======== Dataset excerpts

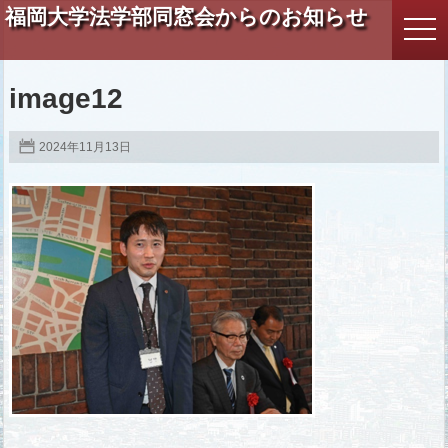
福岡大学法学部同窓会からのお知らせ
togg
navi
image12
2024年11月13日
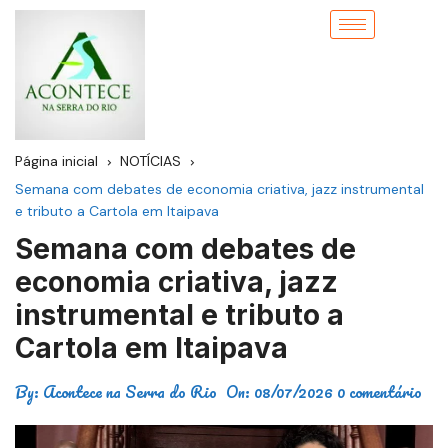
Página inicial
NOTÍCIAS
Semana com debates de economia criativa, jazz instrumental
e tributo a Cartola em Itaipava
Semana com debates de
economia criativa, jazz
instrumental e tributo a
Cartola em Itaipava
By:
Acontece na Serra do Rio
On:
08/07/2026
0 comentário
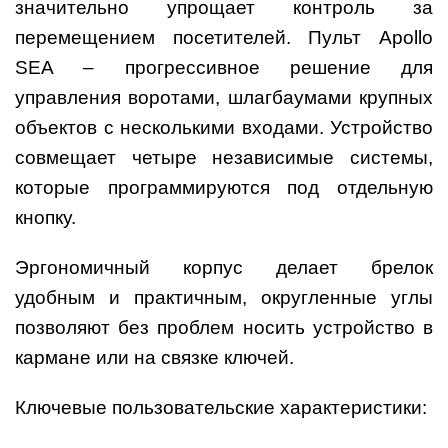
значительно упрощает контроль за
перемещением посетителей. Пульт Apollo
SEA – прогрессивное решение для
управления воротами, шлагбаумами крупных
объектов с несколькими входами. Устройство
совмещает четыре независимые системы,
которые программируются под отдельную
кнопку.
Эргономичный корпус делает брелок
удобным и практичным, округленные углы
позволяют без проблем носить устройство в
кармане или на связке ключей.
Ключевые пользовательские характеристики:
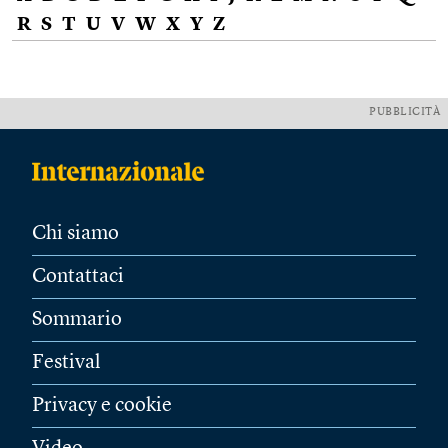
R
S
T
U
V
W
X
Y
Z
PUBBLICITÀ
Chi siamo
Contattaci
Sommario
Festival
Privacy e cookie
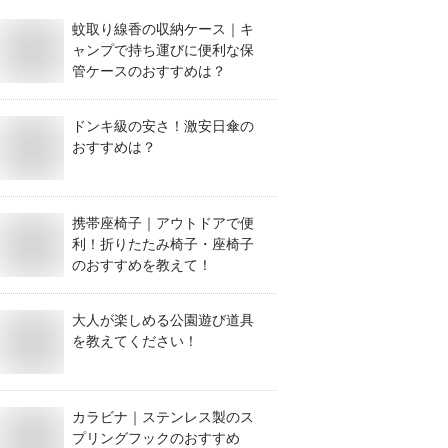
蚊取り線香の収納ケース｜キ
ャンプで持ち運びに便利な保
管ケースのおすすめは？
ドンキ級の安さ！激安日傘の
おすすめは？
携帯座椅子｜アウトドアで便
利！折りたたみ椅子・座椅子
のおすすめを教えて！
大人が楽しめる公園遊び道具
を教えてください！
カラビナ｜ステンレス製のス
プリングフックのおすすめ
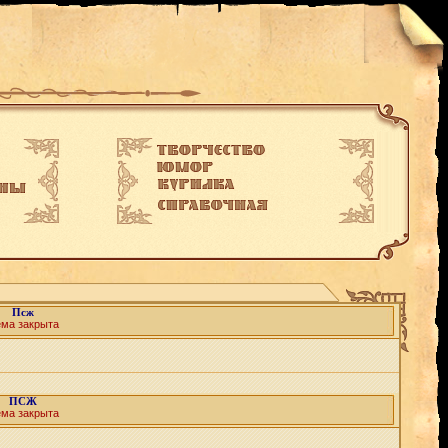
Псж
ема закрыта
ПСЖ
ема закрыта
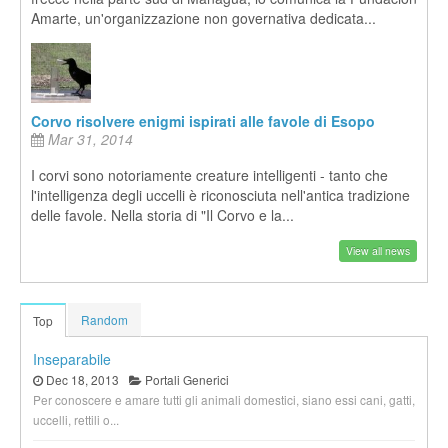
Amarte, un'organizzazione non governativa dedicata...
Corvo risolvere enigmi ispirati alle favole di Esopo
Mar 31, 2014
I corvi sono notoriamente creature intelligenti - tanto che
l'intelligenza degli uccelli è riconosciuta nell'antica tradizione
delle favole. Nella storia di "Il Corvo e la...
View all news
Random
Top
Inseparabile
Dec 18, 2013
Portali Generici
Per conoscere e amare tutti gli animali domestici, siano essi cani, gatti,
uccelli, rettili o...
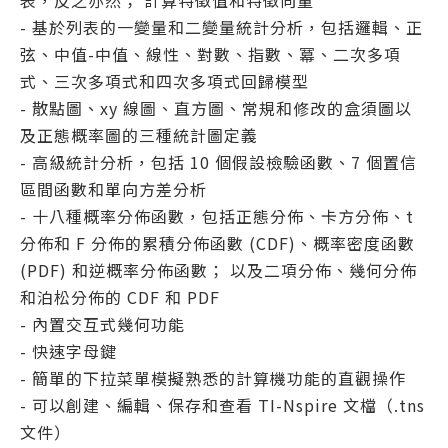
表，反之亦然； 計算特徵值和特徵向量
- 基於列表的一變量和二變量統計分析，包括邏輯、正
弦、中值-中值、線性、對數、指數、冪、二次多項
式、三次多項式和四次多項式回歸模型
- 散點圖、xy 線圖、直方圖、常規和修改的盒須圖以
及正態概率圖的三種統計圖定義
- 高級統計分析，包括 10 個假設檢驗函數、7 個置信
區間函數和單向方差分析
- 十八種概率分佈函數，包括正態分佈、卡方分佈、t
分佈和 F 分佈的累積分佈函數 (CDF)、概率密度函數
(PDF) 和逆概率分佈函數； 以及二項分佈、幾何分佈
和泊松分佈的 CDF 和 PDF
- 內置交互式幾何功能
- 快速字母鍵
- 簡單的下拉菜單模擬熟悉的計算機功能的直觀操作
- 可以創建、編輯、保存和查看 TI-Nspire 文檔（.tns
文件）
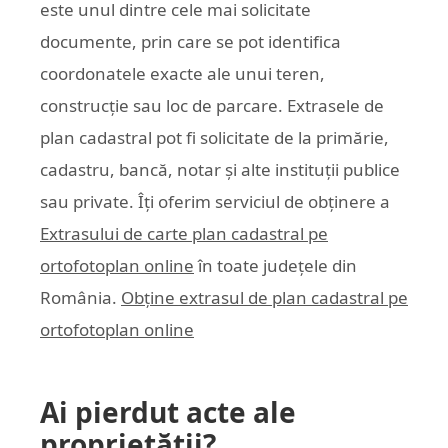
este unul dintre cele mai solicitate
documente, prin care se pot identifica
coordonatele exacte ale unui teren,
construcție sau loc de parcare. Extrasele de
plan cadastral pot fi solicitate de la primărie,
cadastru, bancă, notar și alte instituții publice
sau private. Îți oferim serviciul de obținere a
Extrasului de carte plan cadastral pe
ortofotoplan online
în toate județele din
România.
Obține extrasul de plan cadastral pe
ortofotoplan online
Ai pierdut acte ale
proprietății?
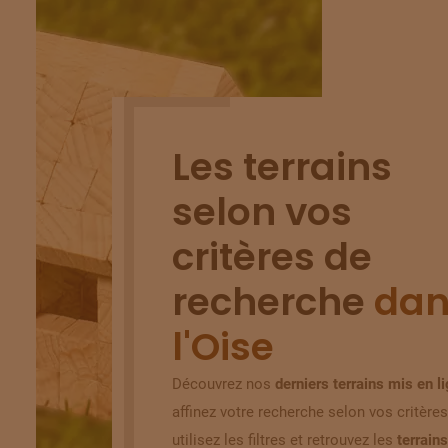
Les terrains
selon vos
critères de
recherche
dan
l'Oise
Découvrez nos
derniers terrains mis en l
affinez votre recherche selon vos critères
utilisez les filtres et retrouvez les
terrains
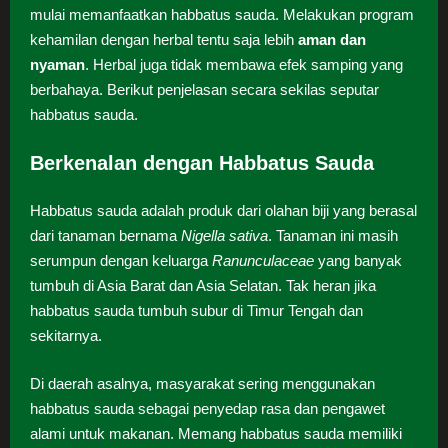
mulai memanfaatkan habbatus sauda. Melakukan program
kehamilan dengan herbal tentu saja lebih
aman dan
nyaman
. Herbal juga tidak membawa efek samping yang
berbahaya. Berikut penjelasan secara sekilas seputar
habbatus sauda.
Berkenalan dengan Habbatus Sauda
Habbatus sauda adalah produk dari olahan biji yang berasal
dari tanaman bernama
Nigella sativa
. Tanaman ini masih
serumpun dengan keluarga
Ranunculaceae
yang banyak
tumbuh di Asia Barat dan Asia Selatan. Tak heran jika
habbatus sauda tumbuh subur di Timur Tengah dan
sekitarnya.
Di daerah asalnya, masyarakat sering menggunakan
habbatus sauda sebagai penyedap rasa dan pengawet
alami untuk makanan. Memang habbatus sauda memiliki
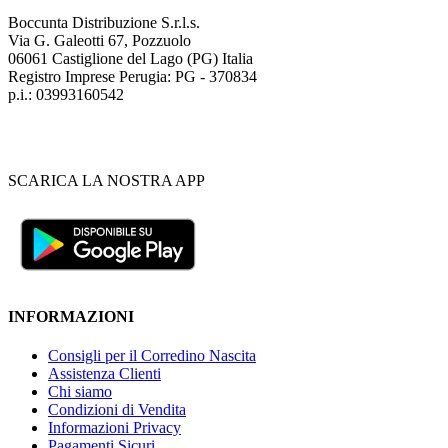
Boccunta Distribuzione S.r.l.s.
Via G. Galeotti 67, Pozzuolo
06061 Castiglione del Lago (PG) Italia
Registro Imprese Perugia: PG - 370834
p.i.: 03993160542
SCARICA LA NOSTRA APP
INFORMAZIONI
Consigli per il Corredino Nascita
Assistenza Clienti
Chi siamo
Condizioni di Vendita
Informazioni Privacy
Pagamenti Sicuri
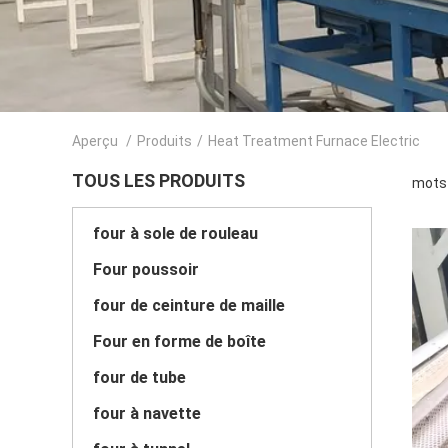
Aperçu
/
Produits
/
Heat Treatment Furnace Electric
TOUS LES PRODUITS
mots 
four à sole de rouleau
Four poussoir
four de ceinture de maille
Four en forme de boîte
four de tube
four à navette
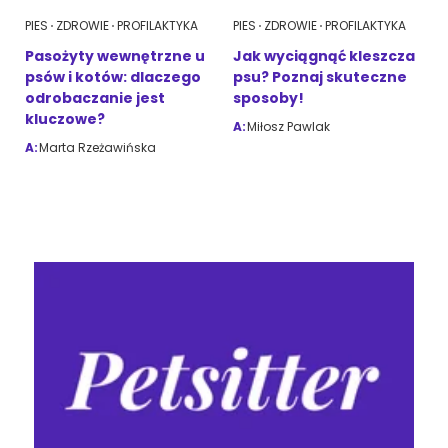
PIES
ZDROWIE
PROFILAKTYKA
PIES
ZDROWIE
PROFILAKTYKA
Pasożyty wewnętrzne u
Jak wyciągnąć kleszcza
psów i kotów: dlaczego
psu? Poznaj skuteczne
odrobaczanie jest
sposoby!
kluczowe?
A:
Miłosz Pawlak
A:
Marta Rzeżawińska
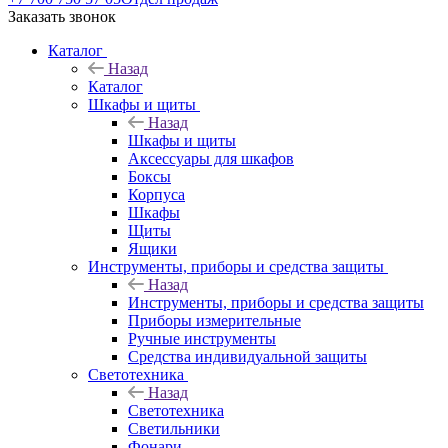
Заказать звонок
Каталог
Назад
Каталог
Шкафы и щиты
Назад
Шкафы и щиты
Аксессуары для шкафов
Боксы
Корпуса
Шкафы
Щиты
Ящики
Инструменты, приборы и средства защиты
Назад
Инструменты, приборы и средства защиты
Приборы измерительные
Ручные инструменты
Средства индивидуальной защиты
Светотехника
Назад
Светотехника
Светильники
Фонари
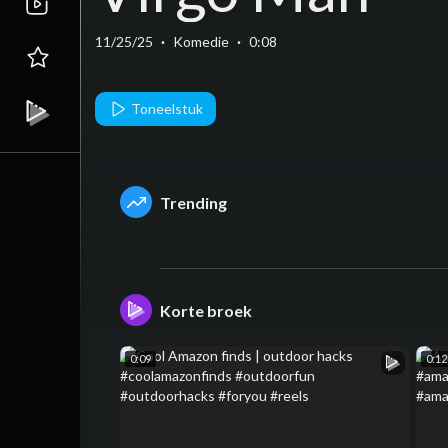
11/25/25
·
Komedie
·
0:08
Toneelstuk
Trending
Korte broek
0:09
0:12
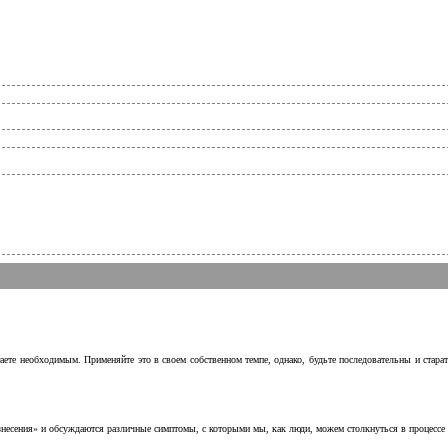
аете необходимым. Применяйте это в своем собственном темпе, однако, будьте последовательны и стара
несения» и обсуждаются различные симптомы, с которыми мы, как люди, можем столкнуться в процессе н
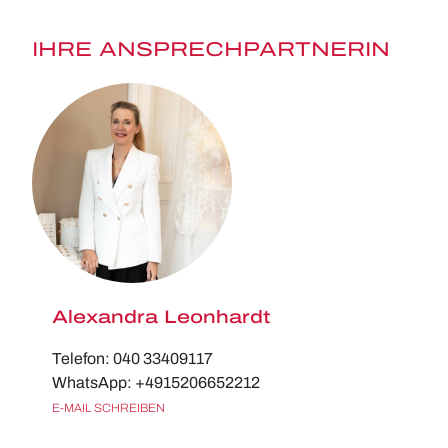
IHRE ANSPRECHPARTNERIN
Alexandra Leonhardt
Telefon: 040 33409117
WhatsApp: +4915206652212
E-MAIL SCHREIBEN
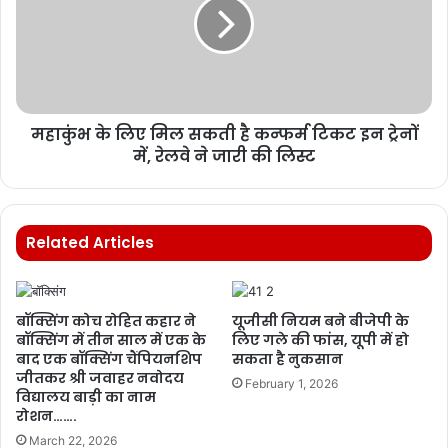
महाकुंभ के लिए मिल सकती है कन्फर्म टिकट इन ट्रेनों
में, रेलवे ने जारी की लिस्ट
Related Articles
बॉक्सिंग कोच रोहित कहार ने
यूजीसी नियम बने बीजेपी के
बॉक्सिंग में तीन साल में एक के
लिए गले की फांस, यूपी में हो
बाद एक बॉक्सिंग चैंपियनशिप
सकता है नुकसान
जीतकर श्री जवाहर नवोदय
February 1, 2026
विद्यालय बाड़ी का नाम
रोशन…….
March 22, 2026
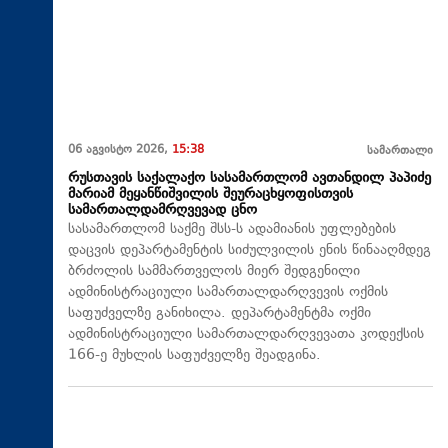
06 აგვისტო 2026,
15:38
სამართალი
რუსთავის საქალაქო სასამართლომ ავთანდილ პაპიძე
მარიამ მეყანწიშვილის შეურაცხყოფისთვის
სამართალდამრღვევად ცნო
სასამართლომ საქმე შსს-ს ადამიანის უფლებების
დაცვის დეპარტამენტის სიძულვილის ენის წინააღმდეგ
ბრძოლის სამმართველოს მიერ შედგენილი
ადმინისტრაციული სამართალდარღვევის ოქმის
საფუძველზე განიხილა. დეპარტამენტმა ოქმი
ადმინისტრაციული სამართალდარღვევათა კოდექსის
166-ე მუხლის საფუძველზე შეადგინა.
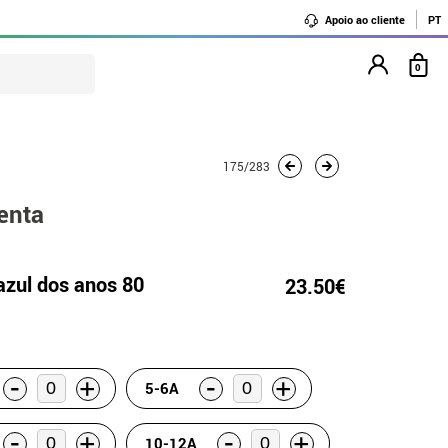
Apoio ao cliente
PT
0
175/283
enta
azul dos anos 80
23.50€
-
-
+
+
5-6A
-
-
+
+
10-12A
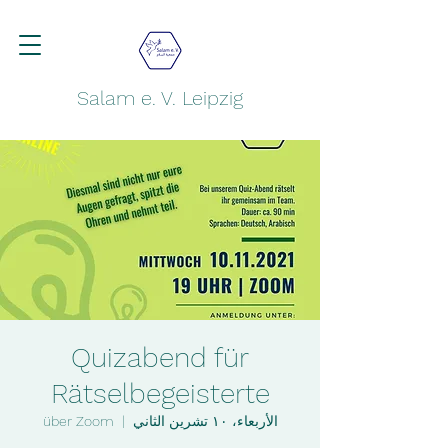
Salam e. V. Leipzig
Quizabend für
Rätselbegeisterte
الأربعاء، ١٠ تشرين الثاني
  |  
über Zoom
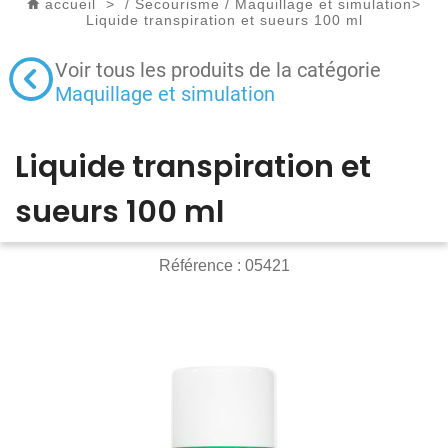
accueil
>
/
Secourisme
/
Maquillage et simulation
>
Liquide transpiration et sueurs 100 ml
Voir tous les produits de la catégorie
Maquillage et simulation
Liquide transpiration et
sueurs 100 ml
Référence :
05421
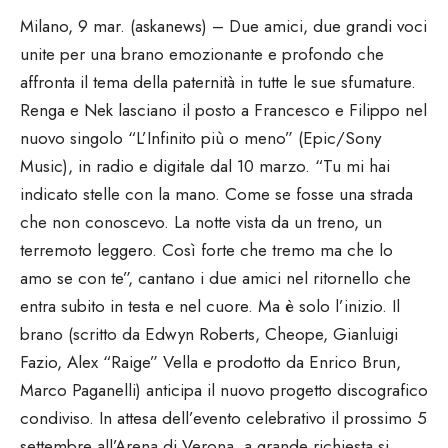
Milano, 9 mar. (askanews) – Due amici, due grandi voci
unite per una brano emozionante e profondo che
affronta il tema della paternità in tutte le sue sfumature.
Renga e Nek lasciano il posto a Francesco e Filippo nel
nuovo singolo “L’Infinito più o meno” (Epic/Sony
Music), in radio e digitale dal 10 marzo. “Tu mi hai
indicato stelle con la mano. Come se fosse una strada
che non conoscevo. La notte vista da un treno, un
terremoto leggero. Così forte che tremo ma che lo
amo se con te”, cantano i due amici nel ritornello che
entra subito in testa e nel cuore. Ma è solo l’inizio. Il
brano (scritto da Edwyn Roberts, Cheope, Gianluigi
Fazio, Alex “Raige” Vella e prodotto da Enrico Brun,
Marco Paganelli) anticipa il nuovo progetto discografico
condiviso. In attesa dell’evento celebrativo il prossimo 5
settembre all’Arena di Verona, a grande richiesta si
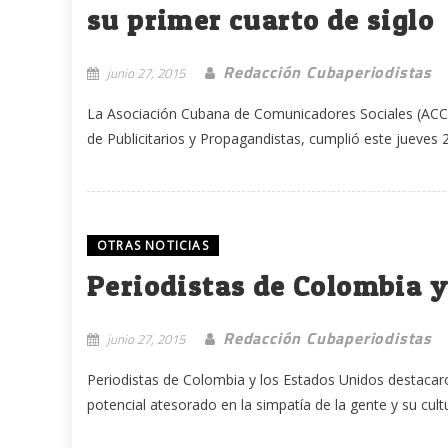
su primer cuarto de siglo
Redacción Cubaperiodistas
junio 27, 2015
La Asociación Cubana de Comunicadores Sociales (ACCS
de Publicitarios y Propagandistas, cumplió este jueves 2
OTRAS NOTICIAS
Periodistas de Colombia 
Redacción Cubaperiodistas
junio 27, 2015
Periodistas de Colombia y los Estados Unidos destacaron
potencial atesorado en la simpatía de la gente y su cultur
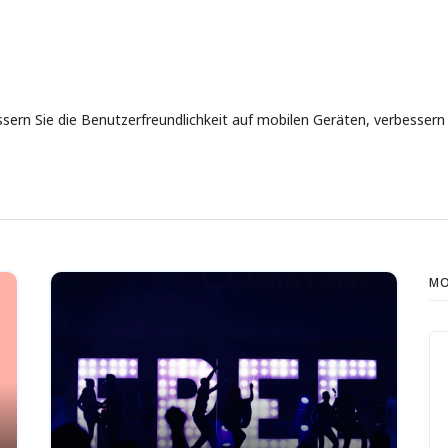
sern Sie die Benutzerfreundlichkeit auf mobilen Geräten, verbessern 
MO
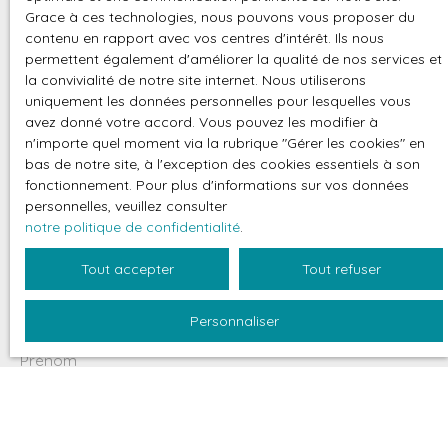
Grace à ces technologies, nous pouvons vous proposer du
Contamines-Montjoie ?
contenu en rapport avec vos centres d'intérêt. Ils nous
Contactez-nous
permettent également d'améliorer la qualité de nos services et
la convivialité de notre site internet. Nous utiliserons
uniquement les données personnelles pour lesquelles vous
avez donné votre accord. Vous pouvez les modifier à
+33 4 50 47 07 36
n'importe quel moment via la rubrique ″Gérer les cookies″ en
bas de notre site, à l'exception des cookies essentiels à son
fonctionnement. Pour plus d'informations sur vos données
232 chemin des Hameaux du Lay
personnelles, veuillez consulter
74170 LES CONTAMINES MONTJOIE
notre politique de confidentialité
.
Tout accepter
Tout refuser
Personnaliser
Prénom
Nom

================

→ Aim of the task: Set down only the lines above that fall between the line holding "SEA – прогрессивное решение для" and the line holding "Эргономичный корпус делает брелок", inclusive, keeping each exact.

→ Completed exercise:
SEA – прогрессивное решение для
управления воротами, шлагбаумами крупных
объектов с несколькими входами. Устройство
совмещает четыре независимые системы,
которые программируются под отдельную
кнопку.
Эргономичный корпус делает брелок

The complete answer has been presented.